È vero, dottoressa? Non avrà problemi?” chiese Christian, ansioso.
No, non avrà problemi. E, per quanto sia molto simpatica, faremo di tutto perché non ci faccia troppa compagnia” scherzò la dottoressa.
Christian sorrise a quella battuta, si sentiva rasserenato dalle parole del medico. Finalmente una bella notizia in quella lunga giornata, che sembrava non finire più! La dottoressa si era allontanata ed anche Kate ed Hélène avevano fatto ritorno alla sala d’attesa di fronte la camera operatoria, lasciandolo lasciato solo, a godersi il primo attimo vissuto insieme alla sua bambina. Era giusto così, se lo meritava quel momento di felicità, dopo tanta sofferenza. Christian sfiorò la manina della piccola con il suo dito e restò incantato a guardarla per dei minuti interi. Era incapace di volgere lo sguardo altrove. Era impossibile essere più felice di così. O forse sì. Sarebbe stato più felice solo se avesse diviso con Johanna quel momento fantastico. Johanna. Per un attimo non ci aveva più pensato, sua figlia aveva catturato tutta la sua attenzione. Alzò lo sguardo verso l’orologio rotondo attaccato alla parete: segnava le nove in punto. Johanna era in sala operatoria da quasi dodici ore e lui, senza accorgersene, aveva trascorso con la piccola più di tre ore. Che fine avevano fatto Kate ed Hélène? E cosa era successo a Johanna? Non sapeva se restare lì, in contemplazione di quella meraviglia della natura, o andare ad informarsi su quello che poteva essere successo durante la sua assenza. Non doveva allontanarsi, gliel’aveva promesso. Ma forse Johanna lo avrebbe perdonato se aveva deciso di trascorrere del tempo con la loro bambina. Perché era quello che voleva, quello che gli aveva chiesto di fare. Ma la bambina, in quel momento, stava bene; ora doveva capire come stava la mamma.

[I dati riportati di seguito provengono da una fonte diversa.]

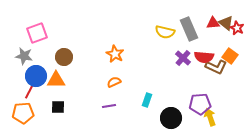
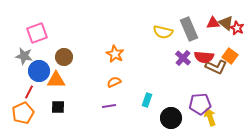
yellow semicircle: moved 2 px left
blue circle: moved 3 px right, 5 px up
orange pentagon: rotated 20 degrees counterclockwise
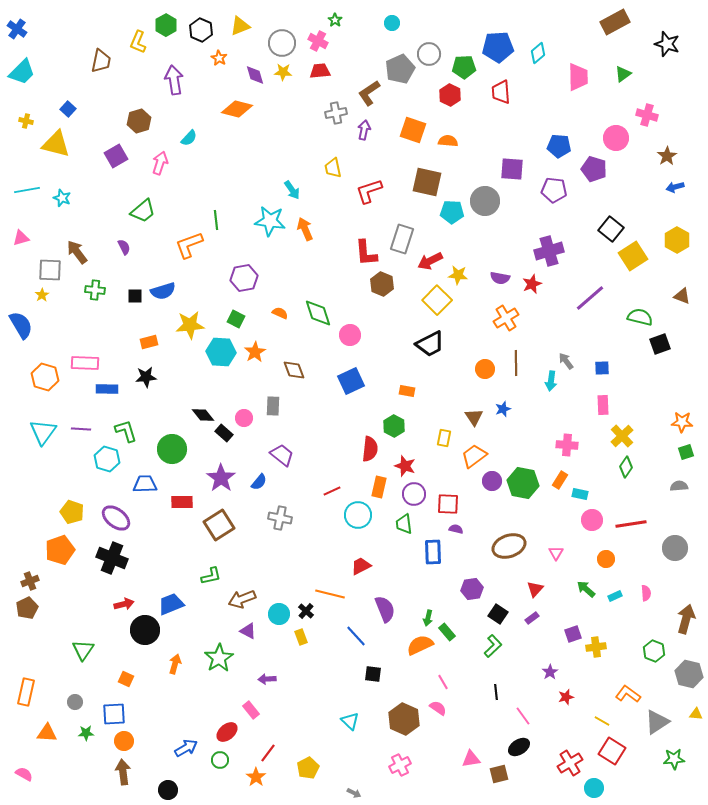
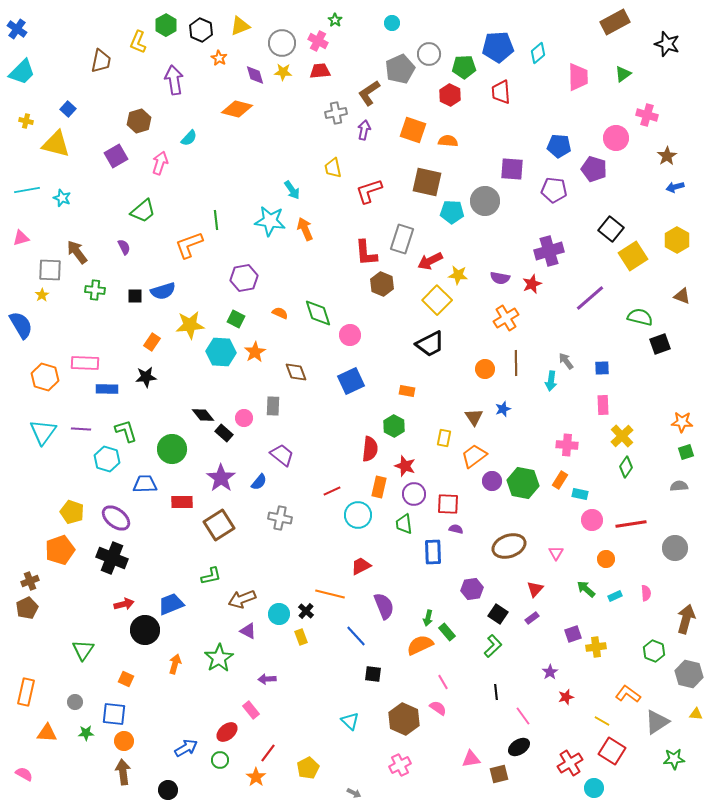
orange rectangle at (149, 342): moved 3 px right; rotated 42 degrees counterclockwise
brown diamond at (294, 370): moved 2 px right, 2 px down
purple semicircle at (385, 609): moved 1 px left, 3 px up
blue square at (114, 714): rotated 10 degrees clockwise
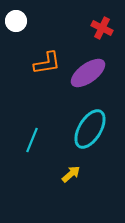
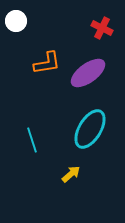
cyan line: rotated 40 degrees counterclockwise
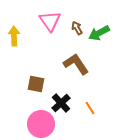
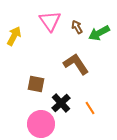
brown arrow: moved 1 px up
yellow arrow: rotated 30 degrees clockwise
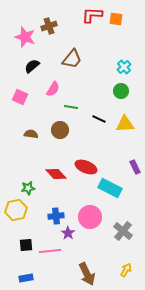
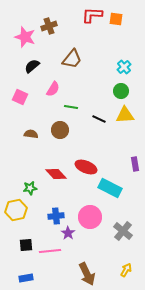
yellow triangle: moved 9 px up
purple rectangle: moved 3 px up; rotated 16 degrees clockwise
green star: moved 2 px right
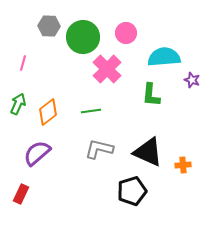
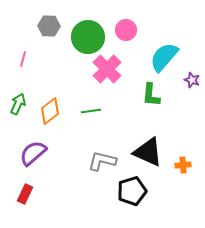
pink circle: moved 3 px up
green circle: moved 5 px right
cyan semicircle: rotated 44 degrees counterclockwise
pink line: moved 4 px up
orange diamond: moved 2 px right, 1 px up
gray L-shape: moved 3 px right, 12 px down
purple semicircle: moved 4 px left
red rectangle: moved 4 px right
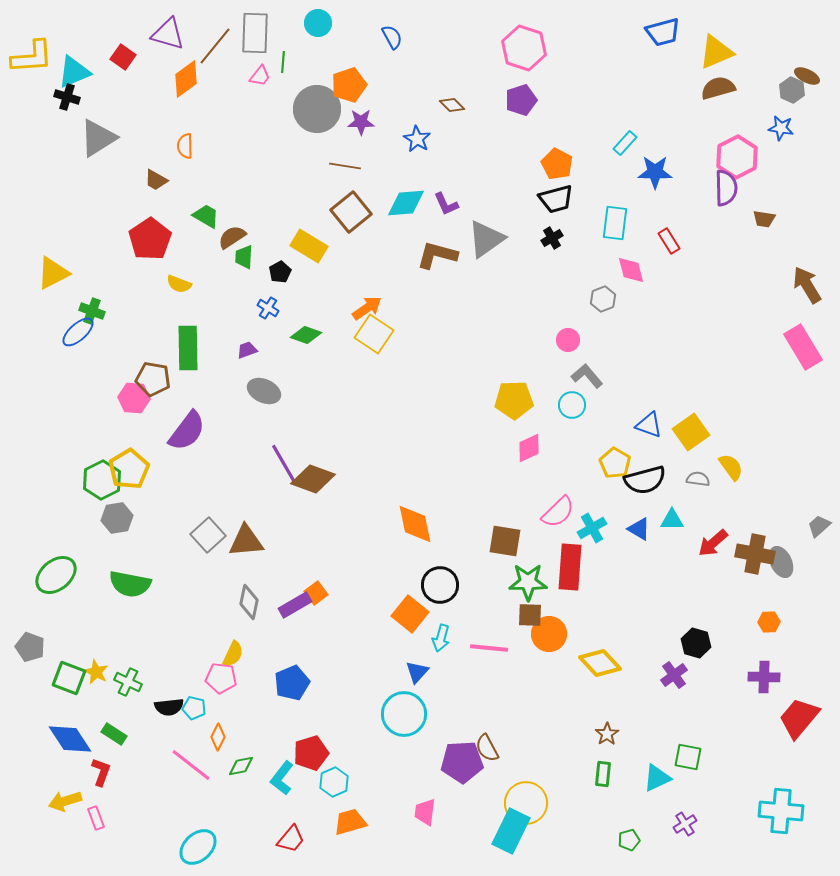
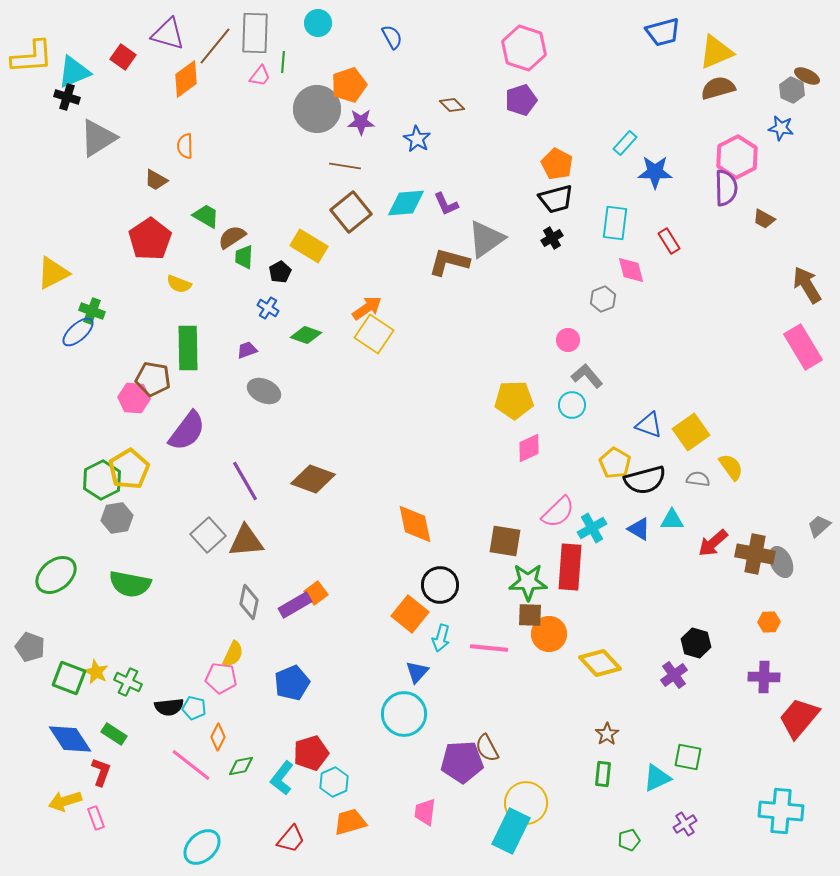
brown trapezoid at (764, 219): rotated 20 degrees clockwise
brown L-shape at (437, 255): moved 12 px right, 7 px down
purple line at (284, 464): moved 39 px left, 17 px down
cyan ellipse at (198, 847): moved 4 px right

Amore mio, tesoro… Non puoi neanche immaginarti quanto mi hai reso felice e quanto ti voglio bene. Resterei con te, a guardarti dormire, fino alla fine dei miei giorni” sussurrò con gli occhi dolci verso la bambina. “Ma anche la mamma ha bisogno di me. Non ti arrabbi se vado a vedere come sta, vero?” continuò, alzandosi dalla sedia sulla quale si era seduto. “Oddio, ma come faccio a lasciarti? Non ci riesco!” esclamò subito dopo, ritornando sui suoi passi. “Non pensavo si potesse provare tanto bene! Ti adoro! Sei la mia vita! Ma, dimmi un po’: devo andare a vedere anche come sta la mamma. Come faccio a dividermi, tesoro? Come faccio?” si domandò, incerto, fin quando una voce alle sue spalle lo chiamò. Era Hélène che chiedeva di seguirla; l’operazione su Johanna era giunta al termine.